Using the data below, copy out all lines with the word "mammaire".

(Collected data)
================================
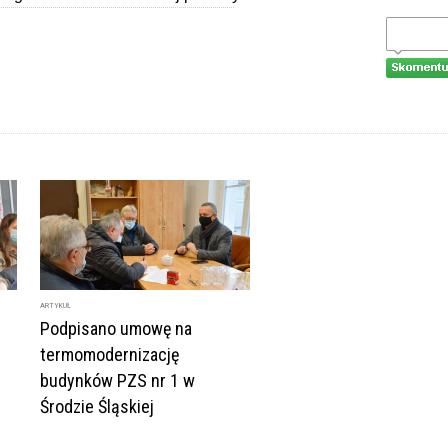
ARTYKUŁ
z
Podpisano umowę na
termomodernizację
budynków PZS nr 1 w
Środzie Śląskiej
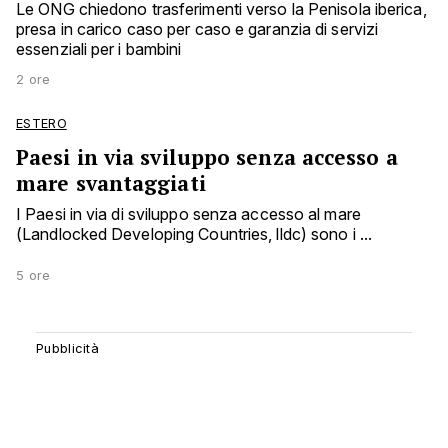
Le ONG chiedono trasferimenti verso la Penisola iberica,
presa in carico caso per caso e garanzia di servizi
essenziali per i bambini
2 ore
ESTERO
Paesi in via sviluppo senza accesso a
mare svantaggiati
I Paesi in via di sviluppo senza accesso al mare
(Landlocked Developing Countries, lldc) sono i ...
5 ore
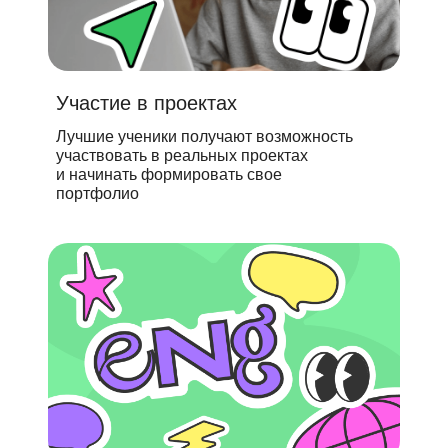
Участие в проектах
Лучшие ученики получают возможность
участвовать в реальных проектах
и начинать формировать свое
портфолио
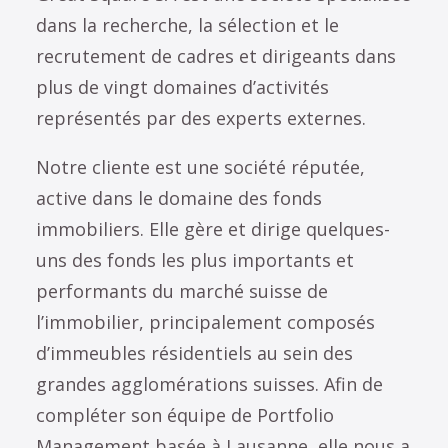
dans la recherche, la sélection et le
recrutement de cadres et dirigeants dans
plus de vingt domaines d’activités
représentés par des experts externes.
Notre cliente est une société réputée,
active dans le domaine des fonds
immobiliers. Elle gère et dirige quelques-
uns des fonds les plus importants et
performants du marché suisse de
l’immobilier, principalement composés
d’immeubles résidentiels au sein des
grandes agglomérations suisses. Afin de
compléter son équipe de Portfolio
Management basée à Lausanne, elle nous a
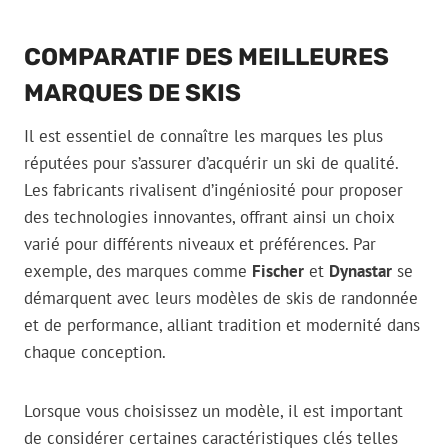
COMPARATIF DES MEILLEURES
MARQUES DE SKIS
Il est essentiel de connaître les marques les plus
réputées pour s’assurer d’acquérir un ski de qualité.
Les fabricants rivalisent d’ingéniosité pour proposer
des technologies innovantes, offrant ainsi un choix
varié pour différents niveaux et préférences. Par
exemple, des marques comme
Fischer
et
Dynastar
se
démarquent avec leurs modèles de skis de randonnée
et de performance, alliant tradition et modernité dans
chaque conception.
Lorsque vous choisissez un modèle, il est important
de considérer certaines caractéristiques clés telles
================================
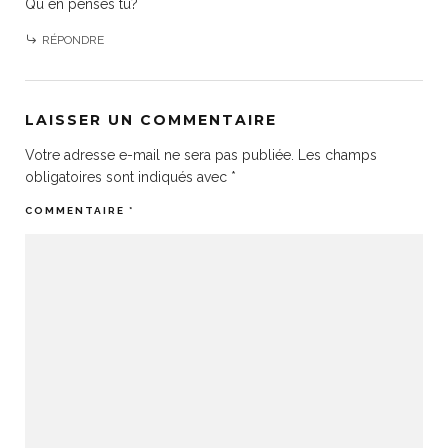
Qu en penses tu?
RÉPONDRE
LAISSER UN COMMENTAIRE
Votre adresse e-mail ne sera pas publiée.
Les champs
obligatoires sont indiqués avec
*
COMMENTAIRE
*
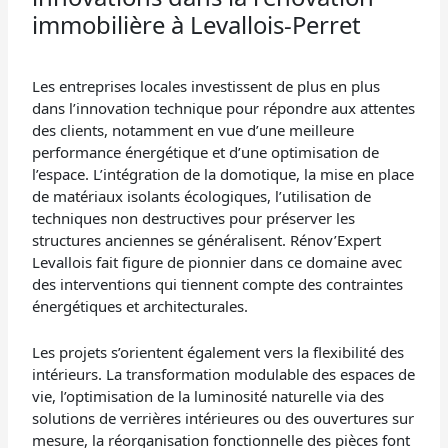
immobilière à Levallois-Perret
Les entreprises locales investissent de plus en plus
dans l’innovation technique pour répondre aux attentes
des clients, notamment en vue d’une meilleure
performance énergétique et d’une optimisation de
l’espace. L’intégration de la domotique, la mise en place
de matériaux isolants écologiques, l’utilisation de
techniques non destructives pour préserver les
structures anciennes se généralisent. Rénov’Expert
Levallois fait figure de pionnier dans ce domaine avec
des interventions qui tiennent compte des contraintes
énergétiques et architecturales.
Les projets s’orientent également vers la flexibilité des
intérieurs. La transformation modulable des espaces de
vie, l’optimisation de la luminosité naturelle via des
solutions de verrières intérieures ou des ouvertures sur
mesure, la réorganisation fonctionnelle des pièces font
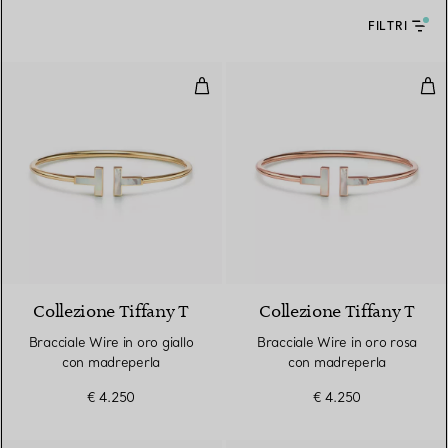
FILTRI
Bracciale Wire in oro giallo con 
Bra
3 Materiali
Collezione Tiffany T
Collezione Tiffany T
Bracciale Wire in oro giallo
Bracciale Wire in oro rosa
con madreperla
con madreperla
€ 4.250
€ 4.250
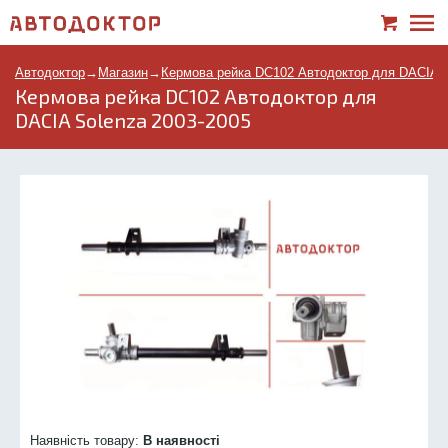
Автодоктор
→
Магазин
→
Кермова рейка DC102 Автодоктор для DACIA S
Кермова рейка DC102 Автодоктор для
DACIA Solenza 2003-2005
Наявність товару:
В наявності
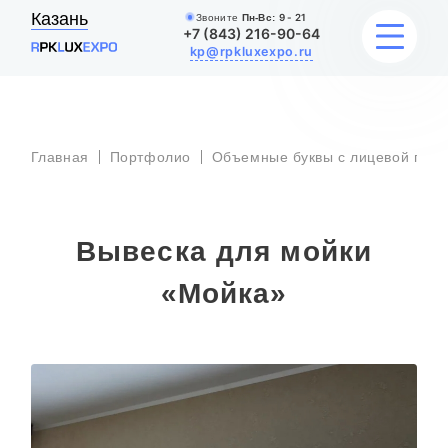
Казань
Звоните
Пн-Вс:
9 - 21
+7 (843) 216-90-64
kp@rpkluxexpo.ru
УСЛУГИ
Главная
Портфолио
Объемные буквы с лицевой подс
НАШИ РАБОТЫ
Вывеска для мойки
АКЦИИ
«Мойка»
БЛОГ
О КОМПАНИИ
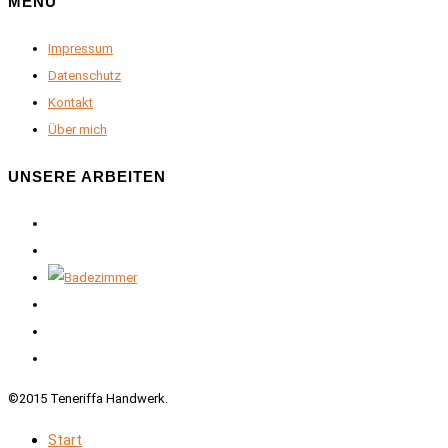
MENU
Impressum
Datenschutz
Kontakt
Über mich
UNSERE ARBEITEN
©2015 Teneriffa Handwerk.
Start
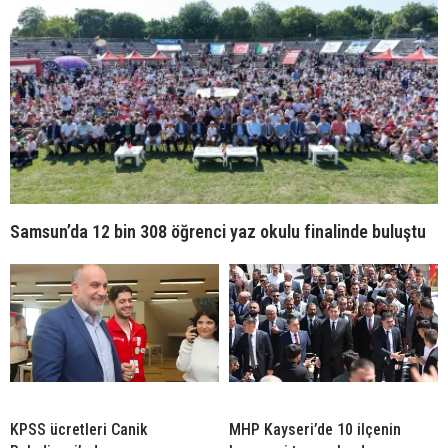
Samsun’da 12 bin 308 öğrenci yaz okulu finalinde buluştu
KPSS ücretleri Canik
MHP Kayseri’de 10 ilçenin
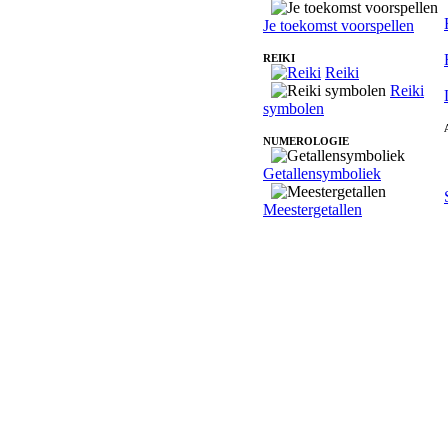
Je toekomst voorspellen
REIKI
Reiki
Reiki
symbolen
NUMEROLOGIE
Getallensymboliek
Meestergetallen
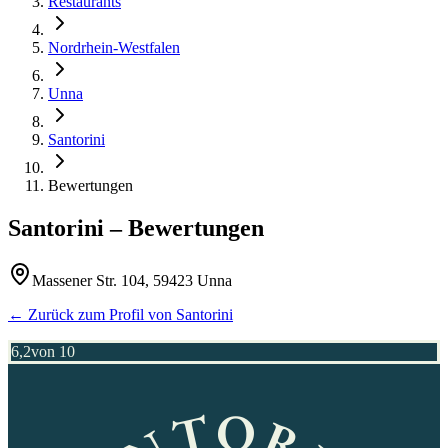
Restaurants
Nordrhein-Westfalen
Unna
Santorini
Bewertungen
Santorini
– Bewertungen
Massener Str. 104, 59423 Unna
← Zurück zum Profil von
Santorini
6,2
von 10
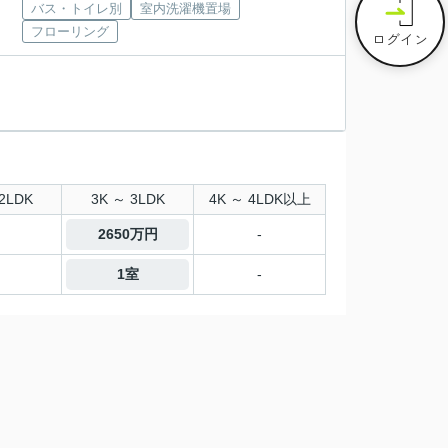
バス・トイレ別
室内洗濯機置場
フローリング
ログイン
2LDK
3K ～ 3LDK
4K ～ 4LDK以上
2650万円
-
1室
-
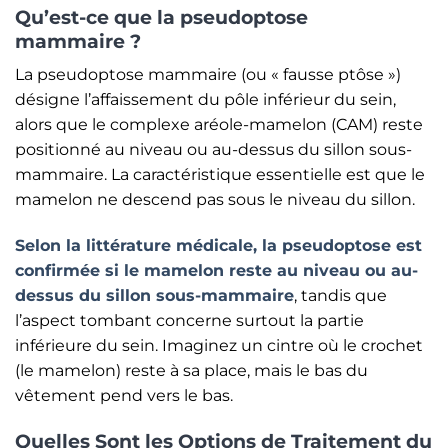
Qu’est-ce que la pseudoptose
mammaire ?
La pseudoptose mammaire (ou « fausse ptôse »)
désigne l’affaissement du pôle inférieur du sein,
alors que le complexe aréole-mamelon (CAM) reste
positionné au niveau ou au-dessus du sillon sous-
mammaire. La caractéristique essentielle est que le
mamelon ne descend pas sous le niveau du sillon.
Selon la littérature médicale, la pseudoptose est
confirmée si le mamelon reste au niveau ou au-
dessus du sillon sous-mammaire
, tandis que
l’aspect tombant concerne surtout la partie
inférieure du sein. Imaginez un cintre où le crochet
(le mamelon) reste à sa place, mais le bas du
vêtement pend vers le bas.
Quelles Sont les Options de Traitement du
================================
▶ EXERCISE RESPONSE:
mammaire ?
La pseudoptose mammaire (ou « fausse ptôse »)
mammaire. La caractéristique essentielle est que le
dessus du sillon sous-mammaire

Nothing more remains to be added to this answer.